The final judgment enforcing these settlement terms is to remain in effect for 10 years, but the Court may grant a one-time three-year extension of this term. A court-appointed monitor is tasked with ensuring Sutter’s compliance with the settlement terms, and will have the authority to monitor and investigate Sutter’s compliance, hear complaints from health plans and Plaintiffs, and make recommendations to the Judge regarding enforcing the final judgment order encompassing the agreed upon settlement. The next step to finalize the settlement involves the San Francisco Superior Court, which must still approve the settlement agreement at a hearing scheduled for February 25, 2020.

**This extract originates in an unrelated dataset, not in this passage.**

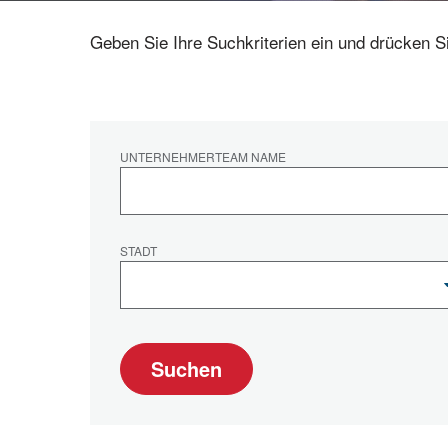
Geben Sie Ihre Suchkriterien ein und drücken S
UNTERNEHMERTEAM NAME
STADT
Suchen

While the proposed settlement resolves AG Becerra’s and the United Food and Commercial Workers International Union and Employers Benefit Trust’s state law class action, Sutter is also facing a federal class action in the United States District Court for the Northern District of California, alleging Sutter engaged in similar anticompetitive conduct. That suit, Sidibe v. Sutter Health, 3:12-cv-04854, alleges Sutter unlawfully used its “market power” in seven specific geographic markets, to require health plans to include its providers in four other geographic markets by insisting on “systemwide contracts” with “all-or-nothing” and “anti-steering” provisions.

WHAT THIS MEANS?

AG Becerra called the deal “a game changer for restoring competition in our healthcare markets.” AG Becerra further warned that “[t]his first-in-the-nation comprehensive settlement should send a clear message to the markets: if you’re looking to consolidate for any reason other than efficiency that delivers better quality for a lower price, think again.” While not precedential, California’s settlement with Sutter may well encourage other state antitrust enforcers to bring similar actions against healthcare providers who have been accused of using their market power in anticompetitive ways.